I actually read an article talking about because mortgage rates are going up there’s even more of a demand for people wanting to buy houses as quickly as possible, trying to lock in these lower interest rates that are only expected to continue to go up. But again, home inventory is so tight that is going to remain the limiting factor. So in the end it’s likely no real net change except people paying even higher prices for homes in the short-term panic.

It’s funny how the fed is finally realizing they need to fight inflation, but congress is continuing to do everything they can to make inflation worse. Something is going to give this year…

Don’t forget the BNPL companies like AFRM & KPLT, they are likely to also trend down with these higher interest rates. Either though people deciding to use their service less if they have to start paying higher interest rates, or simply failing to pay.
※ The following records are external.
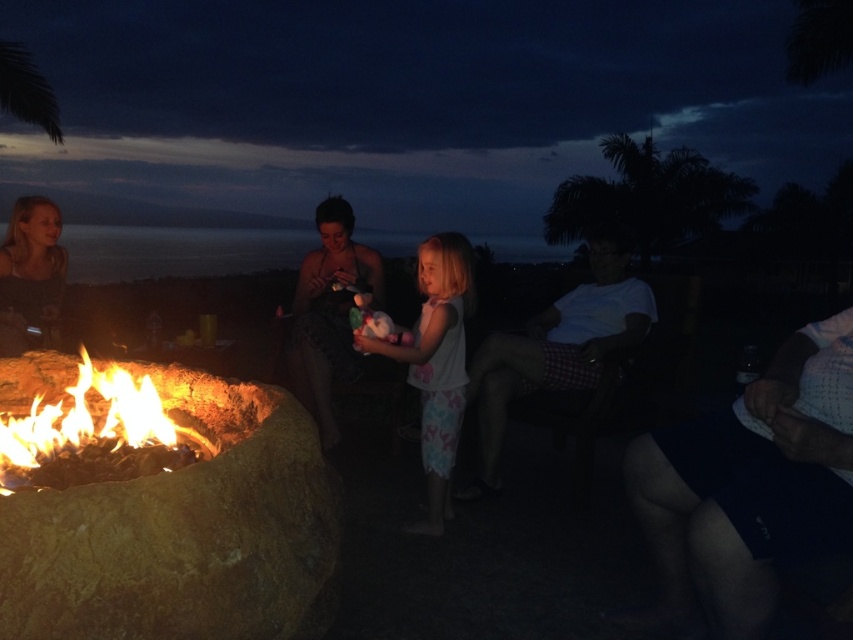 You are planning to take a photo of the nighttime gathering scene. You need to ensure that both the matte black dress at center and the blonde hair at upper left are clearly visible in the frame. Given their sizes, which object should you focus on to ensure both are in focus?

The matte black dress at center is wider than the blonde hair at upper left, so focusing on the matte black dress at center would ensure both are in focus since it is larger and occupies more space in the frame.

You are organizing a costume party and need to ensure that all guests have matching outfits. You notice two white cotton garments in the scene. Which garment has a wider width, the white cotton shirt at right or the white cotton dress at center?

The white cotton shirt at right has a larger width than the white cotton dress at center according to the description. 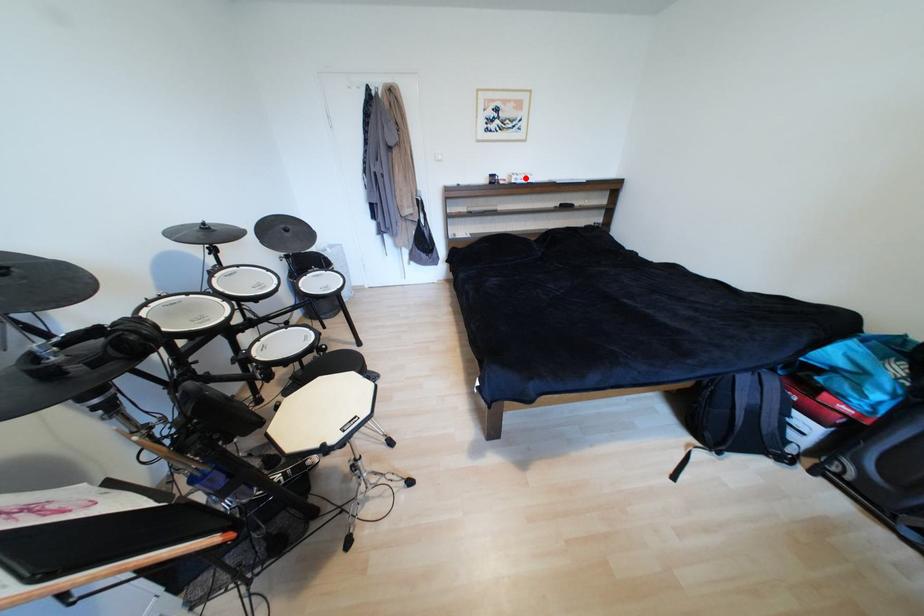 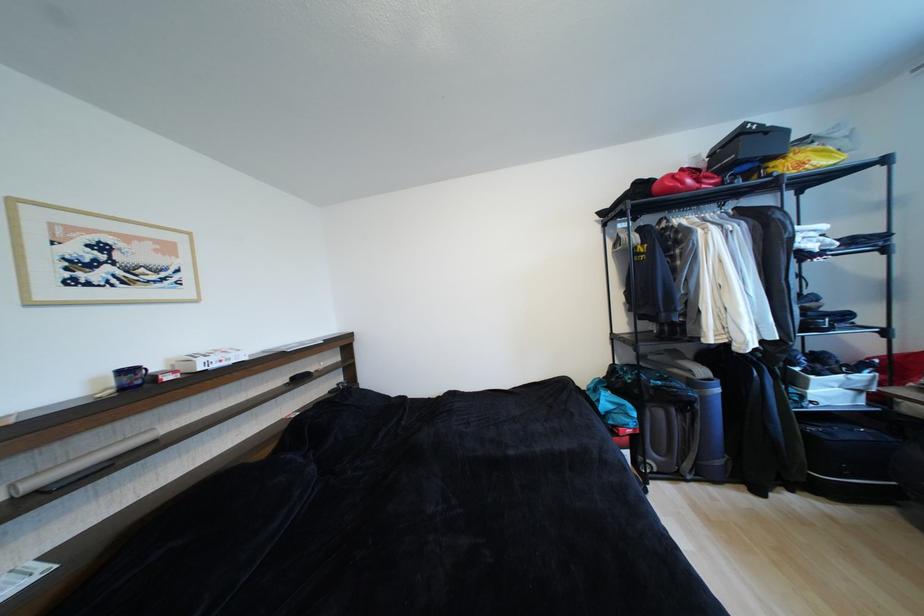 The point at the highlighted location is marked in the first image. Where is the corresponding point in the second image?

(219, 360) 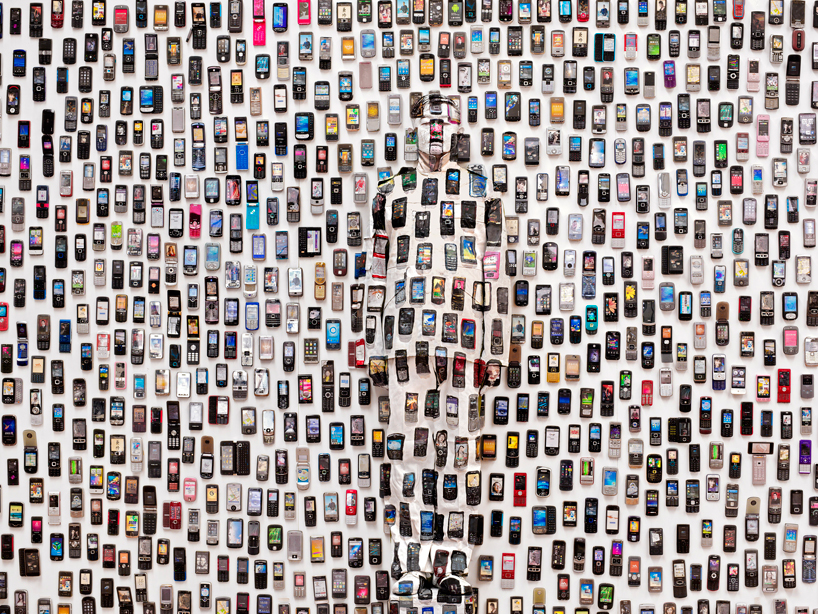 Where is `phone`? The width and height of the screenshot is (818, 614). phone is located at coordinates (731, 581). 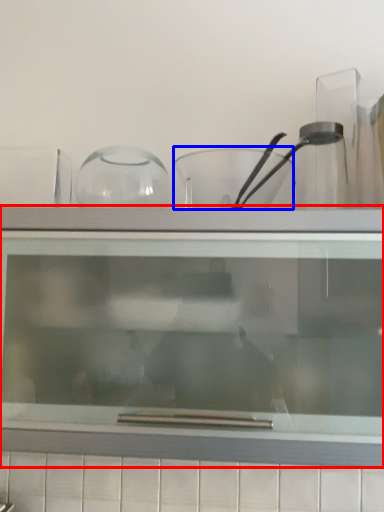 Question: Which of the following is the farthest to the observer, shelf (highlighted by a red box) or bowl (highlighted by a blue box)?

Choices:
 (A) shelf
 (B) bowl

Answer: (B) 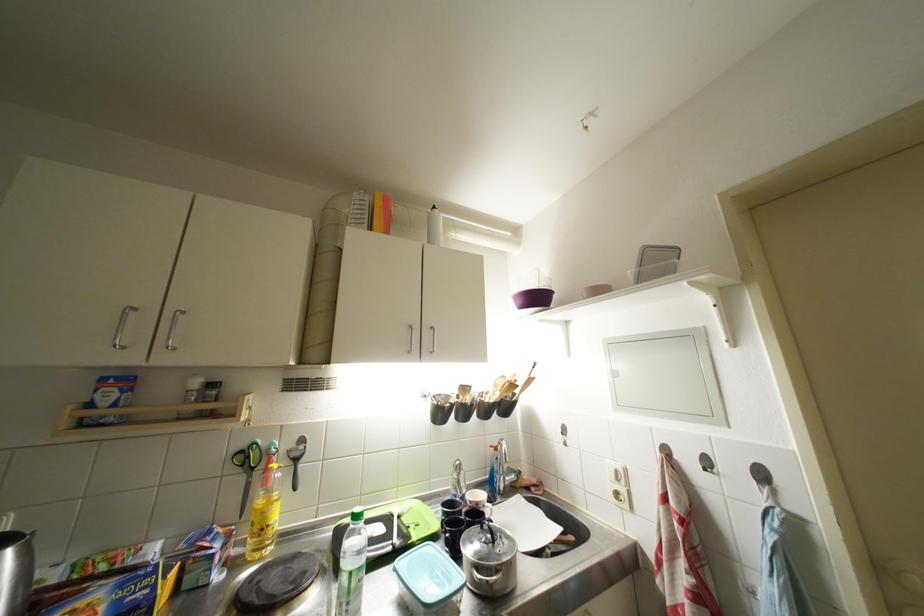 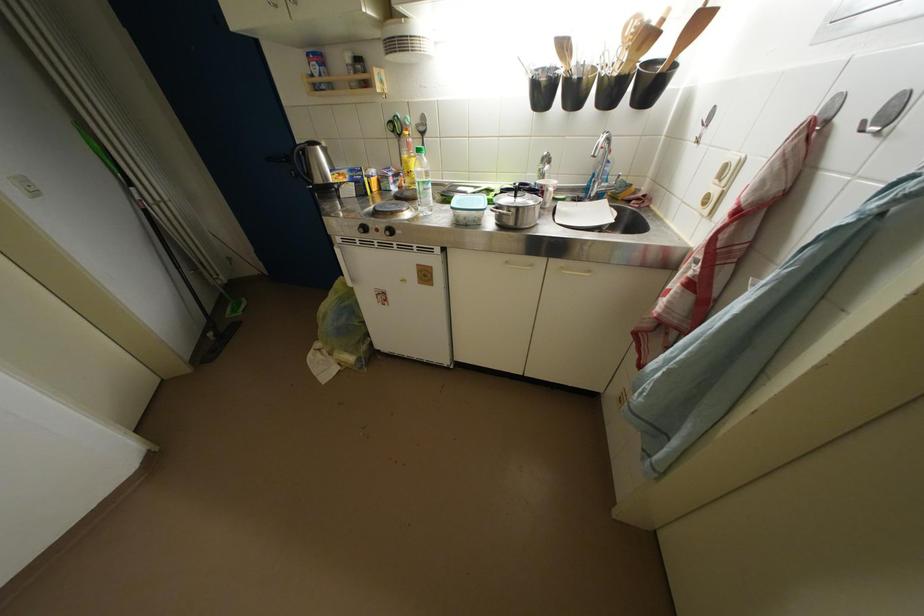 The point at (500, 546) is marked in the first image. Where is the corresponding point in the second image?

(523, 200) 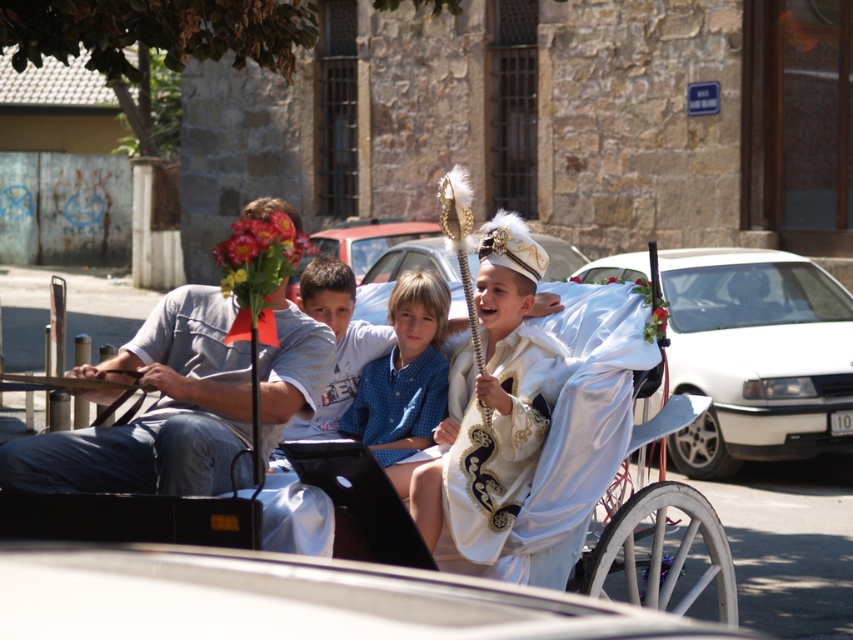 Does white satin horse cart at center lie in front of light blue shirt at center?

Yes, white satin horse cart at center is closer to the viewer.

Is white satin horse cart at center smaller than light blue shirt at center?

Incorrect, white satin horse cart at center is not smaller in size than light blue shirt at center.

Does point (363, 625) lie behind point (328, 432)?

No, (363, 625) is in front of (328, 432).

Where is `white satin horse cart at center`? The height and width of the screenshot is (640, 853). white satin horse cart at center is located at coordinates (286, 598).

Is white satin horse cart at center further to camera compared to gray cotton shirt at left?

No, white satin horse cart at center is in front of gray cotton shirt at left.

Can you confirm if white satin horse cart at center is taller than gray cotton shirt at left?

Indeed, white satin horse cart at center has a greater height compared to gray cotton shirt at left.

The image size is (853, 640). What are the coordinates of `white satin horse cart at center` in the screenshot? It's located at (286, 598).

Looking at this image, between white satin horse cart at center and blue checkered shirt at center, which one has less height?

With less height is blue checkered shirt at center.

Is point (438, 576) farther from camera compared to point (384, 396)?

No.

Between point (16, 582) and point (445, 301), which one is positioned behind?

Positioned behind is point (445, 301).

The height and width of the screenshot is (640, 853). I want to click on white satin horse cart at center, so click(x=286, y=598). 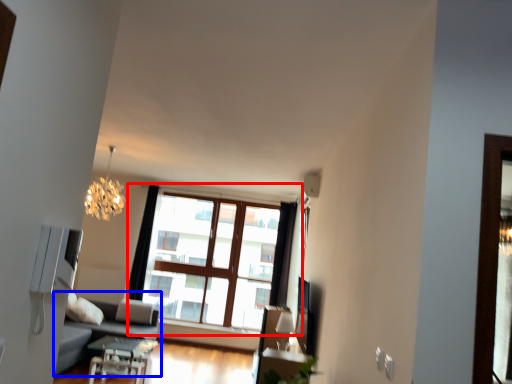 Question: Which object appears farthest to the camera in this image, window (highlighted by a red box) or studio couch (highlighted by a blue box)?

Choices:
 (A) window
 (B) studio couch

Answer: (A) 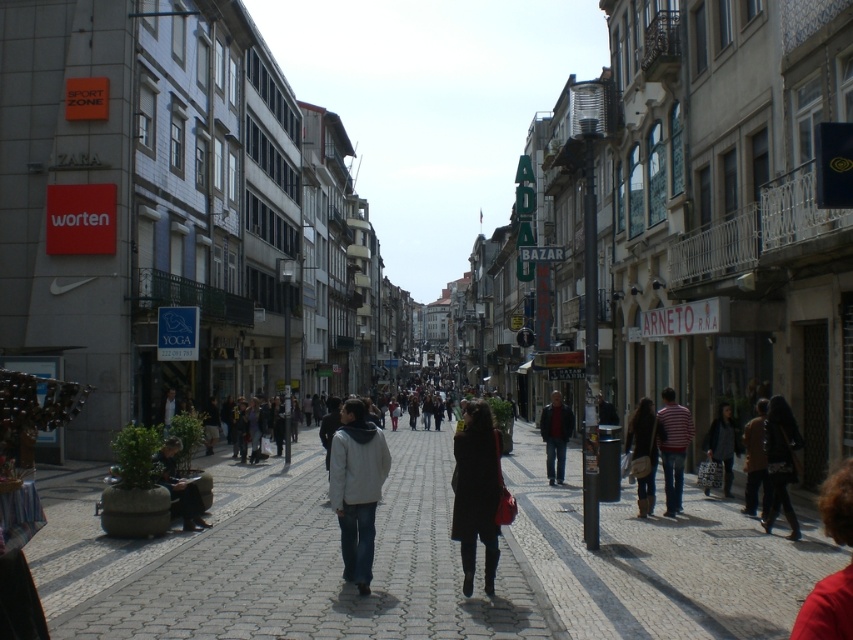 Between light gray jacket at center and striped cotton shirt at lower right, which one is positioned lower?

light gray jacket at center is below.

Does light gray jacket at center appear on the right side of striped cotton shirt at lower right?

No, light gray jacket at center is not to the right of striped cotton shirt at lower right.

Is point (345, 547) positioned before point (668, 490)?

Yes, point (345, 547) is in front of point (668, 490).

What are the coordinates of `light gray jacket at center` in the screenshot? It's located at (357, 488).

Which of these two, gray cobblestone pavement at center or brown leather boots at lower right, stands shorter?

Standing shorter between the two is brown leather boots at lower right.

Does gray cobblestone pavement at center have a lesser height compared to brown leather boots at lower right?

Incorrect, gray cobblestone pavement at center's height does not fall short of brown leather boots at lower right's.

Identify the location of gray cobblestone pavement at center. (282, 560).

The height and width of the screenshot is (640, 853). Find the location of `gray cobblestone pavement at center`. gray cobblestone pavement at center is located at coordinates (282, 560).

Is point (505, 547) positioned in front of point (192, 522)?

Yes, point (505, 547) is in front of point (192, 522).

Which of these two, gray cobblestone pavement at center or matte black jacket at lower left, stands taller?

With more height is gray cobblestone pavement at center.

Where is `gray cobblestone pavement at center`? The height and width of the screenshot is (640, 853). gray cobblestone pavement at center is located at coordinates (282, 560). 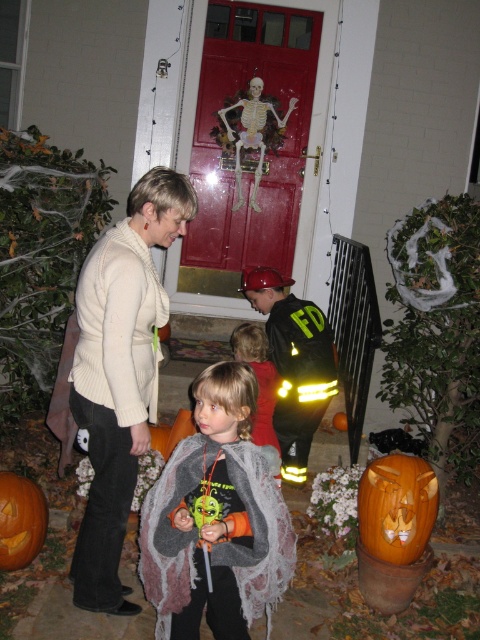 Question: Among these points, which one is farthest from the camera?

Choices:
 (A) (322, 339)
 (B) (338, 412)

Answer: (B)

Question: From the image, what is the correct spatial relationship of white sweater at center in relation to orange carved pumpkin at lower right?

Choices:
 (A) left
 (B) right

Answer: (A)

Question: Among these points, which one is farthest from the camera?

Choices:
 (A) (340, 419)
 (B) (178, 538)

Answer: (A)

Question: Can you confirm if reflective black fireman suit at center is wider than orange carved pumpkin at lower left?

Choices:
 (A) yes
 (B) no

Answer: (A)

Question: Is orange carved pumpkin at center to the left of orange matte pumpkin at center from the viewer's perspective?

Choices:
 (A) yes
 (B) no

Answer: (B)

Question: Which object is positioned farthest from the reflective black fireman suit at center?

Choices:
 (A) orange matte pumpkin at center
 (B) orange carved pumpkin at lower right

Answer: (A)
I wonder how higher rates would have an outsized impact on fintech. I’ve always thought the default rate would be the stronger catalyst and has been for Affirm. But if rates rise across the board would that hurt fintech more than traditional lenders and if so, why?

1 Like

I’m very bullish on SOFI long term. Both my parents have been in real estate for 40+ years. One does commercial and the other residential. Rate hikes are bullish for lenders, typically. So I’m not worried there. The student loan moratorium being lifted is definitely a potential near term catalyst, but it’s iffy. I wouldn’t surprised if it gets extended. But the resumption of loan payments will cause a nice spike, and May 1st is the day that might happen, but again an extension is just as likely. Even still, SOFI had good earnings with good guidance and any price under IPO is a steal of you plan to hold long term.

But this is a pure buy share and hold play. Or option leaps at least a year out. Near term would be straddles for May 1st. Personally, I’m just sitting on a fuck ton of shares.

Im reading more into UPST and my initial thought is it is different from SOFI / SQ. I think Upstart should be more compared to Lendingtree but lending tree has a bank charter. Just posting this here incase others have viewpoints on UPST. I am very new to these concepts but I would think that with increasing increase rates it should work out in a few ways.

  1. Influx of borrows to take advantage of lower fixed unsecured loans
  2. Leveragering of technology to identify lower risk borrows during higher rated loans

Also im gonna be biased here and I need to understand who Upstart’s demographics here are. If its true that they identify people who have career progression for loans then I dont think they will try to lower their standards to get more income but just become more of a competitive advantage when using their service and that their target audience are going to be the ones who wont be severely impacted since their income can outgrow inflation rates.

Currently Im researching UPST looking at their platforms and looking at their Q4 earnings report and forecast.

I always thought upstart was mostly used by banks & credit unions to give a ai-enhanced “credit worthiness” rating that covers more information than traditional FICO scores or other basic information banks used in the past with their own in-house systems.

I would assume their model is some base service flat-rate + some sort of charge per-application or possibly even a slice of commission on approved loans.

Yes that is correct. So their value comes from their algo being accurate and still providing value. Which is why I would think , conceptually , upstart will have advantage since the tightning of unsecured loans can use advanced modeling to lower risk and lower rates to be competitive. If employement stays up and UPST target demographic rate of wage growth beats inflation then I would think that UPST will do amazingly well.

The problem with SOFI in my opinion is not the fundamental or the financial data. the fact that they prioritize growth over investor relations and make purchases with stocks causing dilution or the SBC which is 40% of their revenue currently seems a little too drastic.

The company is great, I just think we will have better entry opportunities and it is currently overvalued.